今天有意思啦 !! big query + pyspark + Dataproc
流程很简单
我们要用spark读取从bigquery读取table,然后我们对这个table做一个简单的处理,再分成两dataframe对象,然后把两个对象写入bigquery
1. spark 初始化,因为要读取成dataframe或者sql形式,导入SparkSession
#!/usr/bin/python
from pyspark.sql import SparkSession
2. 创建spark对象
spark = SparkSession.builder.master('yarn').appName('your app name').getOrCreate()
3 我们通过connector连接一个google storage bucket 给Bigquery输出数据临时用
bucket = "haha_mm_bucket"
spark.conf.set('temporaryGcsBucket',bucket)
4 配置好tmp bucket,我们可以开始读取数据,并且把数据框注册为视图
df = spark.read.format('bigquery').option('table','datasetid:tableid').load()
df.createTempView("temp table name(比如words)")
也可以是df.createOrReplaceTempView('words') 这样就可以覆盖原来同样名字的临时视图
5 开始使用sql语句
lefttable = spark.sql("SELECT ACNO, FIELD_1, FIELD_2 FROM words")
righttable = spark.sql("SELECT ACNO, FIELD_3, FIELD_4 FROM words")
lefttable.show()
lefttable.printSchema()
righttable.show()
righttable.printSchema()
6 处理好的dataframe对象写入bigquery (注意,用sql处理过后的还是dataframe对象)
lefttable.write.format('bigquery').option('table','query-11:newdata.lefttable').save()

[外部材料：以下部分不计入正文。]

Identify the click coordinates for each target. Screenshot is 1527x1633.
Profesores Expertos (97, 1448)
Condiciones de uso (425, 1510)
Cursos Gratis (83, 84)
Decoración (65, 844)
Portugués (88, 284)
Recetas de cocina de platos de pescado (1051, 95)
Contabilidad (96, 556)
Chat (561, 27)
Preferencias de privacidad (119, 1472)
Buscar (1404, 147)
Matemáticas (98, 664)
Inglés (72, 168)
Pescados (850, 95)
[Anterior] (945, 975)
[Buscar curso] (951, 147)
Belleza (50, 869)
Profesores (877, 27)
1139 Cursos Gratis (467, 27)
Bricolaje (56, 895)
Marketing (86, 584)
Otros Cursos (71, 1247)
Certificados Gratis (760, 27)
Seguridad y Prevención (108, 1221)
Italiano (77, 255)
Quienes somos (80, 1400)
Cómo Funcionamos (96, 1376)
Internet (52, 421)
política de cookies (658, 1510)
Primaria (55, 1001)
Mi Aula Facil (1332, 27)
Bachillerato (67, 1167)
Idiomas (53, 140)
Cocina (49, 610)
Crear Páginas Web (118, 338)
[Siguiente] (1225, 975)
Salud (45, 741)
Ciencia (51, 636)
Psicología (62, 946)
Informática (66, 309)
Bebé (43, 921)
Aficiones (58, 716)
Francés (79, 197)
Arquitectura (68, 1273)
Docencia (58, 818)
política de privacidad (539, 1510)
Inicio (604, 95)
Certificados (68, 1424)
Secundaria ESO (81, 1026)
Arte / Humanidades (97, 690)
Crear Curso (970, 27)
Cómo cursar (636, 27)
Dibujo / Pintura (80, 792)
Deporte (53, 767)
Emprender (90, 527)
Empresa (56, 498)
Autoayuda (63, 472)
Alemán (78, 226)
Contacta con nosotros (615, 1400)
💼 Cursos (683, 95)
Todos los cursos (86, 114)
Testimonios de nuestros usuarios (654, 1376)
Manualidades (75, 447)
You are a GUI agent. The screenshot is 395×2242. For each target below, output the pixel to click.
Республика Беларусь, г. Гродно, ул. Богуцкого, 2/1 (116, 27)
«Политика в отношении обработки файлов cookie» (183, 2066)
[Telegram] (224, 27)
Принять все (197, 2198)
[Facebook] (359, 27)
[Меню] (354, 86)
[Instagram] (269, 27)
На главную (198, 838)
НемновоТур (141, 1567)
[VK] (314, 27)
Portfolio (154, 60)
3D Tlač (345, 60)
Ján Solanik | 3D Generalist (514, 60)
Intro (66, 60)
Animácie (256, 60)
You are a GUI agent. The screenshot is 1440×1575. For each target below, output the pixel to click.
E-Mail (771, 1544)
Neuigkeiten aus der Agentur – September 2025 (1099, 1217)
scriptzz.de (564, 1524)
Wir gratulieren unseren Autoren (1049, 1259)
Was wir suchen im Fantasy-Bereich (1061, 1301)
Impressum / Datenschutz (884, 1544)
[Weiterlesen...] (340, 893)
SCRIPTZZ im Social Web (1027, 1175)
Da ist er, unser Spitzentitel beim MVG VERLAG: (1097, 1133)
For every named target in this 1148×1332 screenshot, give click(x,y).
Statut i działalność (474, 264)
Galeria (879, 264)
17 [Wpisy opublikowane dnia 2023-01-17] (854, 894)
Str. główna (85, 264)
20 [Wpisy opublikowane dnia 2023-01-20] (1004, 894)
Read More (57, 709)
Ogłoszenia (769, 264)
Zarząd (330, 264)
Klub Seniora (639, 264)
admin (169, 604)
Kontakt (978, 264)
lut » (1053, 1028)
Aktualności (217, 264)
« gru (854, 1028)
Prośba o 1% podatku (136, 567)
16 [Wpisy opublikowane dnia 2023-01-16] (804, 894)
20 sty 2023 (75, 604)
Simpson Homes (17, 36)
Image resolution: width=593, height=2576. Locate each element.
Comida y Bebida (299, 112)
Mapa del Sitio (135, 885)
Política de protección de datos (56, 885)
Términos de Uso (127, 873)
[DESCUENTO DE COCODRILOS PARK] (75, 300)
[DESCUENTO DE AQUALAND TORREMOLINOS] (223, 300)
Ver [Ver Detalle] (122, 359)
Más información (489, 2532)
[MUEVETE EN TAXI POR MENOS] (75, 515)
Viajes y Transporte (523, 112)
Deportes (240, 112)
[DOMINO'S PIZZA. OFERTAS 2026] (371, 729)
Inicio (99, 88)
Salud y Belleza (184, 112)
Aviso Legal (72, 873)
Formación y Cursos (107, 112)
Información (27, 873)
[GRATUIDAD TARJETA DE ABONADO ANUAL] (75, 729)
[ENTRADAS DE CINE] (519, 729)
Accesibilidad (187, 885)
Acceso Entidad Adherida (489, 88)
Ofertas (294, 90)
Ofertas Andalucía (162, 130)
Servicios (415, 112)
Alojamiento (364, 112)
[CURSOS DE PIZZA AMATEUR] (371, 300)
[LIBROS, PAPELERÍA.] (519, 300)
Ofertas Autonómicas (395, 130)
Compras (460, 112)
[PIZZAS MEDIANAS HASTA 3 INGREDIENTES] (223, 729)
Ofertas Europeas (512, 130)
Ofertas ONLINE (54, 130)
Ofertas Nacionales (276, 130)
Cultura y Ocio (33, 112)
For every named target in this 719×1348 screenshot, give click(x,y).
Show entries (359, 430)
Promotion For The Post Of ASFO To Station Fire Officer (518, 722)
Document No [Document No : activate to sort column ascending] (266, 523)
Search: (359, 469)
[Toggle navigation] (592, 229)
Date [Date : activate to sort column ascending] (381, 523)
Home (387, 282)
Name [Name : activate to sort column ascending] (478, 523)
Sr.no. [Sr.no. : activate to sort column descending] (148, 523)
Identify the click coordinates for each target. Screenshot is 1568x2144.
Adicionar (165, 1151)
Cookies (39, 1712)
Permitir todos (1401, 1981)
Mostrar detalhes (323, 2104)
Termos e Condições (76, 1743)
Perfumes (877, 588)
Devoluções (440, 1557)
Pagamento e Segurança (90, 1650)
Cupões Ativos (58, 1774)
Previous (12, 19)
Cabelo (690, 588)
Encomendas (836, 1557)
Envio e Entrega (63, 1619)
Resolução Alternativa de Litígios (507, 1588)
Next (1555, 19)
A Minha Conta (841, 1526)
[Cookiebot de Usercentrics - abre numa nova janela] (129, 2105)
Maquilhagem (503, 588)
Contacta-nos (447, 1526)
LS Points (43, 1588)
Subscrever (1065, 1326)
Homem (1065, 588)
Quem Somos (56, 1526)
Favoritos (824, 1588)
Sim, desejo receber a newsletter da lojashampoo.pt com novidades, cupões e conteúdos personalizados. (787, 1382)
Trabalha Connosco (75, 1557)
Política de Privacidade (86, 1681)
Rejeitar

righttable.write.format('bigquery').option('table','query-11:newdata.righttable').save()
7 去到终端输入命令,提交spark job
gcloud dataproc jobs submit pyspark wordcount.py \
--cluster cluster-name \
--region cluster-region (example: "us-central1") \
--jars=gs://spark-lib/bigquery/spark-bigquery-latest.jar
主要格式: gcloud dataproc jobs submit pyspark python.py(python文件) \ --cluster cluster-name \ --region cluster-region(比如:us-central1,一定要对应dataproc集群的region) --jars 与biguqery连接的包 注意这里的jars: If you are using Dataproc image 1.5, add the following parameter: --jars=gs://spark-lib/bigquery/spark-bigquery-latest_2.12.jar If you are using Dataproc image 1.4 or below, add the following parameter: --jars=gs://spark-lib/bigquery/spark-bigquery-latest.jar
gcloud config set dataproc/region us-central1
BUCKET_NAME=haha_mm_bucket
input=new.avro
gcloud dataproc jobs submit pyspark wordcount3.py \
--cluster cluster-662b \
-- gs://${BUCKET_NAME}/${input} \
--jars=gs://spark-lib/bigquery/spark-bigquery-latest.jar \
--packages com.databricks:spark-avro_2.11:4.0.0